Now, to answer the big question that’s likely on the tips of a number of reader’s tongues, “Why do you need so much light?”  The answer is my camper is very dim on the inside, especially during the winter when the windows are blocked off with insulation.  

Now, add in the large amounts of dark colored wood making up the majority of the interior, which tends to absorb light energy vs reflecting it back, and that I don’t have the greatest vision in low light levels, and you’ll realize exactly why I wanted more light for equal or less power.

While I could have probably done this with LEDs, I came to the conclusion after crunching a few numbers that I would have had to double the number of light fixtures in my rig using some of the better LED Blubs to get a similar light level.  
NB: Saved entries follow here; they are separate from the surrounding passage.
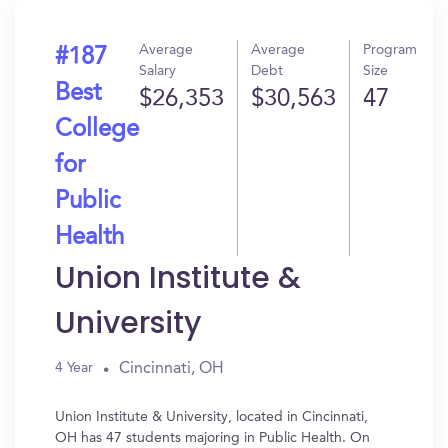
Average
Average
Program
#187
Salary
Debt
Size
Best
$26,353
$30,563
47
College
for
Public
Health
Union Institute &
University
Cincinnati, OH
4 Year
Union Institute & University, located in Cincinnati,
OH has 47 students majoring in Public Health. On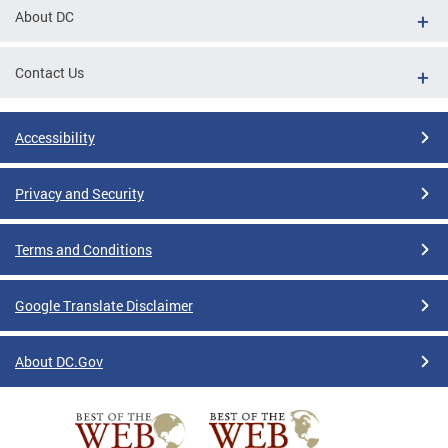
About DC
Contact Us
Accessibility
Privacy and Security
Terms and Conditions
Google Translate Disclaimer
About DC.Gov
Well, what about rope LEDS?   I looked into those too, they are promising, but I would have needed to have run a rope of them around the entire perimeter of the ceiling, in addition to adding extra into the fixtures to reach a light level I was aiming for. 

Given that I’m personally not aesthetically attracted to the look of rope LED lights, that would have shot down the running of a border of LEDs along the ceiling. 

In the end, I would have either ended up spending at least as much for new fixtures and quality LED bulbs (I consider anything direct ordered from Alibaba of China, a popular resource for LED converts, to of questionable durability) as I ended up simply replacing two of the existing fixtures ($85 total) both of which were manufactured in the US. 

So, to close, I’ve finally reached a comfortable light level in my camper again, and have done away with the age old brighter/dimmer game with the battery voltage levels for a nice constant level of light, or in short, I’m very happy with the end result Smile.